LAFAYETTE — A turnaround at Northside High began 13 months ago and the momentum created by students and faculty to improve the school continues to grow, Principal Melinda Voorhies said.

“I think we’re way ahead of schedule,” said Voorhies about the school’s progress during the past year.

A turnaround plan — approved by the School Board in early 2012 — placed a new administrative team led by Voorhies at the school. The team quickly got behavior issues on the campus under control, which opened up opportunities to advance plans for the school, she said.

Last August, a new academy of legal studies opened that capitalized on the school’s successful mock trial team. Next August, another new academy focused on communications arts — such as radio and TV broadcasting — will begin, Voorhies said.

“Had you told me that a year ago, that we’d have another academy ... I wouldn’t have believed it,” she said. “We’re ahead of where I thought we’d be.”

The attention on the turnaround efforts also sparked more parental and community involvement, Voorhies said.

Last week, the Upper Lafayette Economic Development Foundation organized a meeting of area business owners and residents at the school. The plan was to connect the school with the community members, said Herbert Schilling, a foundation founder.

Voorhies shared with the group data on the school’s performance from 2008 until now.

The school’s performance score rose from an F to a D this year —”which was huge for us because if you’re an F school, you can get taken over by the state,” she told the group.

Since 2008, the school’s performance score has improved from a 65.9 to a 76.7 as of 2012. The improvement wasn’t far behind the district’s performance score in the same time period, which was 91.5 in 2008 and 97.6 in 2012, she said.

This year, Voorhies said, she expects the school’s accountability rating to improve to at least a C.

“I’m shooting for a B and I think we’ll get there,” she told the crowd at the Upper Lafayette meeting.

In the past year, the school offered more ACT test preparation to students, which resulted in a four-point improvement in students’ average composite score from a 13.2 in 2011 to a 17.2 in 2012, Voorhies said.

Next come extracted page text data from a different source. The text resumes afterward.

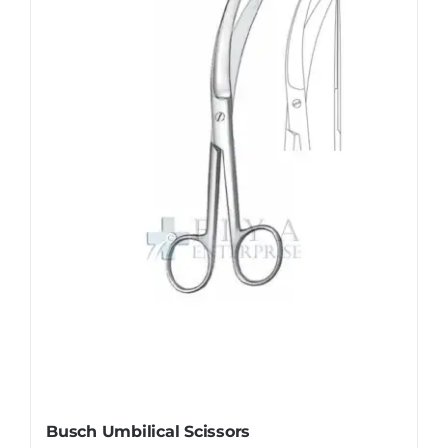
Busch Umbilical Scissors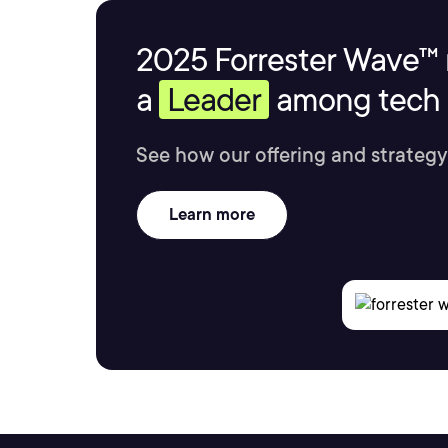
2025 Forrester Wave™ 
a
Leader
among tech s
See how our offering and strategy
Learn more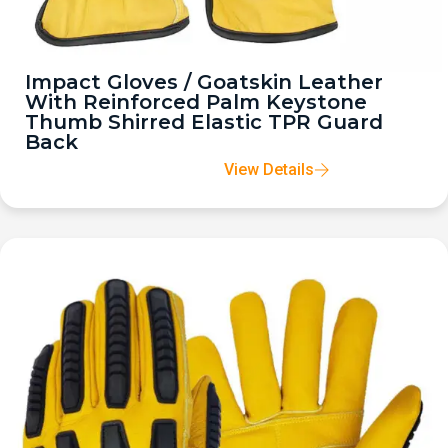
Impact Gloves / Goatskin Leather
With Reinforced Palm Keystone
Thumb Shirred Elastic TPR Guard
Back
View Details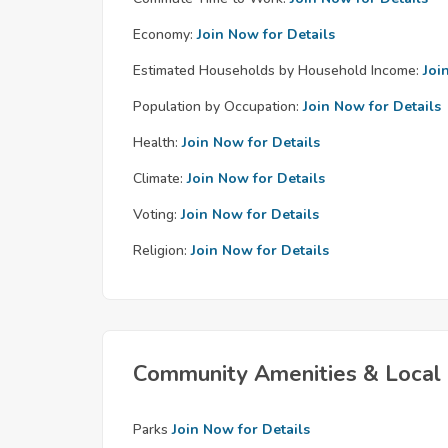
Economy:
Join Now for Details
Estimated Households by Household Income:
Joi
Population by Occupation:
Join Now for Details
Health:
Join Now for Details
Climate:
Join Now for Details
Voting:
Join Now for Details
Religion:
Join Now for Details
Community Amenities & Local 
Parks
Join Now for Details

Her goal is to improve students’ ACT composite to a 20 or higher because universities have increased admission standards, she said.

“We had some athletes who couldn’t get scholarships because their ACT was not high enough,” Voorhies said.

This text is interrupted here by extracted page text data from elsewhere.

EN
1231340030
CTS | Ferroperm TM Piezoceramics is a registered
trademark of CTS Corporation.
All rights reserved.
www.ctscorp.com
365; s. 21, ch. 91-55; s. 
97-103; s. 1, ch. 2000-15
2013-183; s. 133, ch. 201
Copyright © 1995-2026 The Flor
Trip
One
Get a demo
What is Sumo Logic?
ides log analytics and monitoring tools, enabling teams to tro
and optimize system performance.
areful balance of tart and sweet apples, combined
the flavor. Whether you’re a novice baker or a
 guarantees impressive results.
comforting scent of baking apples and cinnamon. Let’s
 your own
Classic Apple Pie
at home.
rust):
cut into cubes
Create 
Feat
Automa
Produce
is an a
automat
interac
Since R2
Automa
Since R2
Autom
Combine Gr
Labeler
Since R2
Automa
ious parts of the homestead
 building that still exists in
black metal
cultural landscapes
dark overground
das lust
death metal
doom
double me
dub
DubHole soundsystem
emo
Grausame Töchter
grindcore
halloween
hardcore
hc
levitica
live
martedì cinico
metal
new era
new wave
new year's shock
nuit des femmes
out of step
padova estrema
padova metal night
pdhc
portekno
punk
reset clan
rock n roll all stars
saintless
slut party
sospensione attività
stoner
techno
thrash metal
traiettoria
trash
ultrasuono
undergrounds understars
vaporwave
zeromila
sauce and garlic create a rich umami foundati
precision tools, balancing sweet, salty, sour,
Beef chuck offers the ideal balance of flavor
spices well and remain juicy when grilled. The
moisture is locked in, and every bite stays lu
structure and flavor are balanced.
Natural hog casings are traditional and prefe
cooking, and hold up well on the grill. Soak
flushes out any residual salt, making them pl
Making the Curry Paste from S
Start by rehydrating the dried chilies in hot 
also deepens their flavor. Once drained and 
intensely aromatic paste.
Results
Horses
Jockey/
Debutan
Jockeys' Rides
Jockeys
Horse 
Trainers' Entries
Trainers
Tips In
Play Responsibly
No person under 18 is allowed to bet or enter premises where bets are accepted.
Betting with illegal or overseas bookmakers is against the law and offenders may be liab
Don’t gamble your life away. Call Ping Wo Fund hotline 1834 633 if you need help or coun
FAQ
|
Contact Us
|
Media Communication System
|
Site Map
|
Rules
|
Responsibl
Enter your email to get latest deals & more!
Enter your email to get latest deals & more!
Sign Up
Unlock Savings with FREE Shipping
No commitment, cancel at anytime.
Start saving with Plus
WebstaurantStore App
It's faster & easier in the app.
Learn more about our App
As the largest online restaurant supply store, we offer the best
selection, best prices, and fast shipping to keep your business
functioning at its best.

There’s still work to do to help students academically, she said.

“Despite the growth, my big beef was we’ve got this 59 percent graduation rate and a 22 percent dropout rate. Good God, that’s horrible!” she told the crowd.

The school has worked on ways to get students interested in school through incentives for positive behavior and getting to class on time. Voorhies said she’s also empowered students by involving them in decisions, such as asking them to devise a rewards system for the school’s positive behavior program.

The school’s Parent Teacher Organization reorganized in the past year with a focus on student success, said Vanessa Williams, PTO president. Williams’ daughter and goddaughter both attend the school.

“We’re not about bake sales. We’re about improving school performance scores,” Williams said.

The group helps fund incentives for the school’s “Viking Bucks” program, which rewards students for their good behavior.

She welcomed the community’s involvement and was encouraged by the attendance at the Upper Lafayette meeting at the school.

“More events like this are needed so we can get the word out that Northside is like any other school,” Williams said.

Williams said she also hoped some of the school’s needs for athletic facilities would find willing partners among the crowd.

The school needs a new football field, which will cost $500,000, said Trent Ellis, Northside’s athletic director. Ellis said the district will pay half the cost, if the school raises matching funds.

Other needs for the athletic department include computers for student athlete tutoring, new softball and baseball dugouts, new lockers, an activity bus, a renovation of stadium press box, and club seats for the stadium.

More athletic sponsors will have an advertising avenue through the school’s new partnership with WiFi Sports, which provides live streaming broadcasts of sporting events, Ellis said.

Community members can give of themselves, Voorhies said.

“We need you and we need you as human capital,” she said. “I can’t tell you how this warms my heart because it means you’re taking a personal interest in Northside and Upper Lafayette.”

Editor’s note: The story was changed on March 4 to correct the name of the school’s athletic director.